People Will Still Be Buying Homes and The Population is Growing…

The future of home lending belongs to the Echo Boomers, or the children of baby boomers, industry executives say. This demographic cohort is roughly 80 million strong and many are staying on the sidelines for now, according to Lisa Zakrajsek, executive vice president of Wells. For the most part, this population is more interested in renting. However, a notable portion will want to buy a home, one day. “We did a deeper study of this demographic,” she said. “This millenial population in the age range of 11 to 31 is an enormous population. There are 6 million more potential first-time homebuyers today than there were in 1977 and this population is still interested in buying property.” Despite the desire to buy a home, Zakrajsek said these people, also known as Millennials, are putting off purchasing as the market continues to drag and the jobs situation remains shaky. But she believes the next generation of homebuyers will dive in head-first when the time is right. Shawn Krause, executive vice president of Quicken Loans said these young buyers are expecting a lending industry that is more in line with their preferences. This means products need to be diverse and evolved, employing traditional methods, as well as online lending services and even social media outreach, according to Krause.

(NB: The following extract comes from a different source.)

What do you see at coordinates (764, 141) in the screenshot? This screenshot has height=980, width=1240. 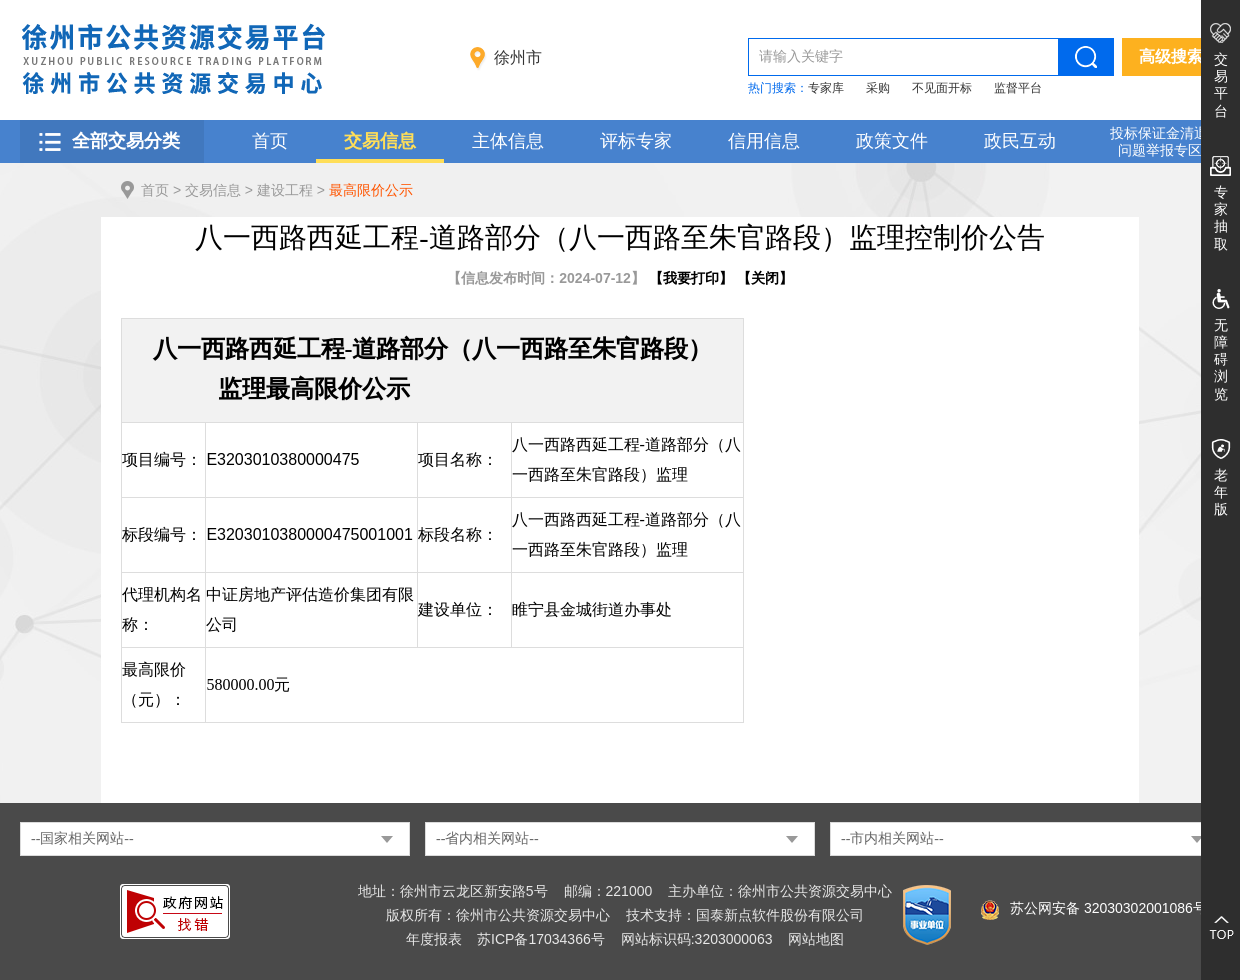 I see `信用信息` at bounding box center [764, 141].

The Mortgage Bankers Association is projecting a 28% jump in purchase money originations in 2011. And even though refi originations are expected to fall off the cliff, the MBA is still looking for a $1 trillion year. Issued at the group’s annual secondary market conference in New York, the latest forecast calls for an increase in purchase money loans from $474 billion last year to $606 billion in 2011. Refi lending, on the other hand, is projected to decline 59%, from $1.33 trillion in 2010 to just $424 billion this year. MBA expects an even more precipitous drop in refi business in 2012, when the volume of new loans taken out to replace existing loans falls to $233 billion. At the same time, though, purchase money lending is expected to increase again in 2012, to $729 billion. Overall, originations will decline from $1.5 trillion in 2010 to $1.03 trillion this year and to $962 billion in 2012.